Psalm 23 – A Psalm for the living not just for the dead

Psalm 23 – A Psalm for the living not just for the dead

If you were to describe God in one word what would you call him? David called him a shepherd but that also meant that David called himself a sheep. David had himself been a keeper of sheep, and understood both the needs of the sheep and the many cares of a shepherd. But David, (as should we) in admitting that he was a sheep also admitted the nature of the sheep and his own nature; weak, defenceless, and yes even foolish.

Sheep are not brilliant creatures. Leave a sheep without a shepherd, and he nibbles a bit of grass here, wanders over there for some more, sees a patch just past that rock; and before you know it the sheep is lost, or has fallen into a ravine, or been devoured by a wolf.

David opens the Psalm with a noble tone of confidence. The Lord IS my shepherd; there is no “if” nor “but”, nor even “I hope so”; but he says, “The Lord IS my shepherd.” In doing so he declares that he has cultivated a spirit of assured dependence upon his heavenly Father.
But he also follows this declaration of faith with another; “I shall not want.”

That response, “I shall not want,” immediately puts us at odds with our culture, in which we are conditioned to be consumers who always lack something. If people lived by Psalm 23 (lacking nothing because the Lord is their shepherd) our economy would collapse. So, we look at the Hebrew text which is perhaps better translated as, “I shall lack nothing,” or “I shall lack no good thing.” Think about it, our whole life is about wanting: I want, I shop, I look, and when I have it, I want new stuff. So here is a question we need to ask ourselves. What do I lack? Well? Perhaps I lack the latest iPhone or a great job and lots of creature comforts. I lack a beautiful house and I lack… We can fill in the blank endlessly.

To live by Psalm 23 would mean ignoring the constant barrage of messages saying, “you are unhappy, you need more stuff.” Psalm 23 resets that consumer mentality. If we genuinely and in the marrow of our being believe that God is with us, then the only logical consequence would be, “I shall not want.”

But Psalm 23 is more than just a reset button on a consumer mentality, it reflects the confidence and the relationship that we share with God. Consider one four letter word in verse four: ‘thou’ translated in the RSV as “you” (for ‘you’ are with me). The second-person pronoun “thou” is old English, a relic from the 1611 King James Version and here is a fascinating thought. James Limburg points out that, in the original Hebrew of Psalm 23, there are exactly twenty-six words before and after, “Thou art with me.” Perhaps the poet was boldly declaring that God being with us is at the very centre of our lives.

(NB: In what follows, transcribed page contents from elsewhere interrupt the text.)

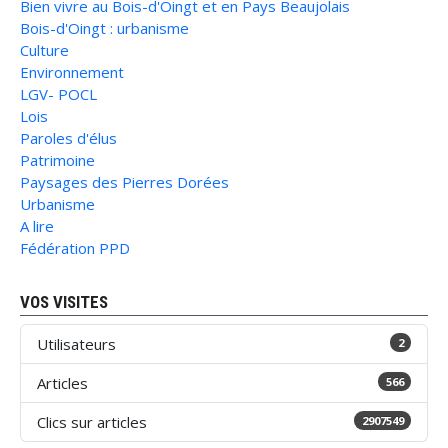
Bien vivre au Bois-d'Oingt et en Pays Beaujolais
Bois-d'Oingt : urbanisme
Culture
Environnement
LGV- POCL
Lois
Paroles d'élus
Patrimoine
Paysages des Pierres Dorées
Urbanisme
A lire
Fédération PPD
VOS VISITES
Utilisateurs
2
Articles
566
Clics sur articles
2907549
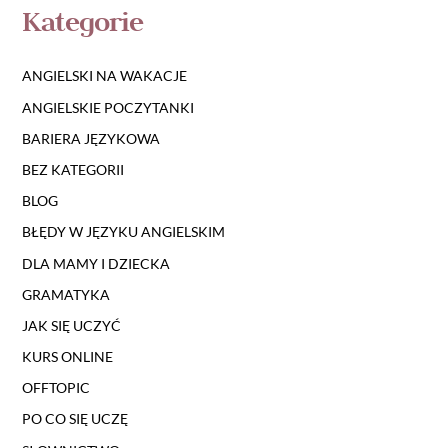
Kategorie
ANGIELSKI NA WAKACJE
ANGIELSKIE POCZYTANKI
BARIERA JĘZYKOWA
BEZ KATEGORII
BLOG
BŁĘDY W JĘZYKU ANGIELSKIM
DLA MAMY I DZIECKA
GRAMATYKA
JAK SIĘ UCZYĆ
KURS ONLINE
OFFTOPIC
PO CO SIĘ UCZĘ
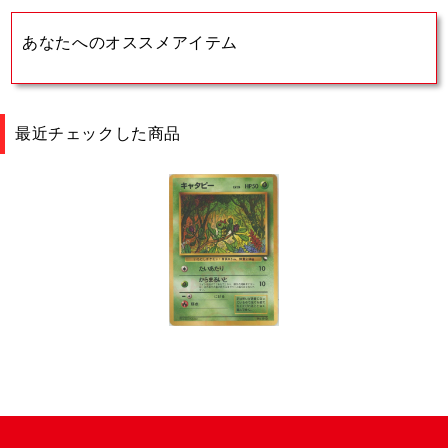
あなたへのオススメアイテム
最近チェックした商品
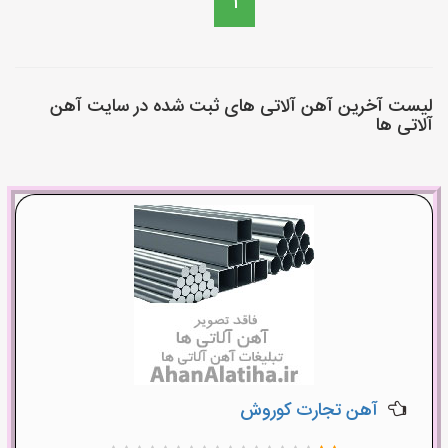
1
لیست آخرین آهن آلاتی های ثبت شده در سایت آهن
آلاتی ها
آهن تجارت کوروش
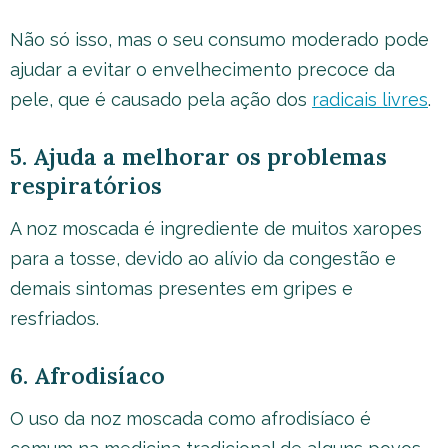
Não só isso, mas o seu consumo moderado pode
ajudar a evitar o envelhecimento precoce da
pele, que é causado pela ação dos
radicais livres
.
5. Ajuda a melhorar os problemas
respiratórios
A noz moscada é ingrediente de muitos xaropes
para a tosse, devido ao alívio da congestão e
demais sintomas presentes em gripes e
resfriados.
6. Afrodisíaco
O uso da noz moscada como afrodisíaco é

Notice also that in the first three verses of the psalm, God is spoken of in the third person: “The Lord is my shepherd… he leads me… he restores my soul.” But once with the “thou” or “you” in verse four, the third person shifts to second person: “for thou art with me, thy rod… thou preparest a table…” Instead of talking about God, the psalmist begins to talk to God; instead of God in the head, God is a friend in the heart. A conversation happens, a relationship grows. This is faith!

This relationship does not guarantee the believer a world free of troubles. Being a Christian does not mean I am insulated from attack. The psalmist acknowledges a crisis that the he is going through. In Psalm 23, the crisis is described as “the darkest valley” he has to walk through; the “evil” is real and “the presence of my enemies” is not denied. This has been our experience too. We have experienced walking the dark valley and sitting at a table surrounded by enemies but we have also experienced his crook and staff with which we are COMFORTED and not defended or protected.

What truly helps us understand this better is when we understand the position of this psalm in the listing of Psalms. It follows the twenty-second psalm, which is peculiarly the Psalm of the Cross. In Psalm 22 there are no green pastures, no still waters. It is only after we have read, “My God, my God, why hast thou forsaken me?” that we come to “The Lord is my Shepherd.” We must by experience know the value of blood shedding, and see the sword awakened against the Shepherd, before we shall be able truly to know the sweetness of the good shepherd’s care.

The Psalm ends with two hopeful claims. “Surely goodness and mercy shall follow me” and “In the Lords own house shall I dwell.” The first claim when read in the Hebrew is best translated as, “surely goodness and loving kindness shall pursue me.” The confidence of the psalmist shines brightly even while being stalked by his enemies. The goodness and love of God do not simply follow me but pursue me; it is relentless. This is blessed assurance. Yet it is the “house of the Lord that I seek to dwell all the days of my life.”

While this second claim often resonates loudest at funerals its rightful interpretation is not to be translated as ‘heaven’ but as Psalm 27:4 will tell us that the ‘house of the Lord’ is the temple of Jerusalem. This is why psalm 23 is principally a psalm of comfort for the living. It is a psalm for you and me who feel swamped by the world and the tragedies that have befallen us. In all of this, our relationship with the shepherd is unquestionable and, in his care, we entrust ourselves. Indeed, Psalm 23 essentially says that the best thing about having the Lord as shepherd is having the Lord as shepherd.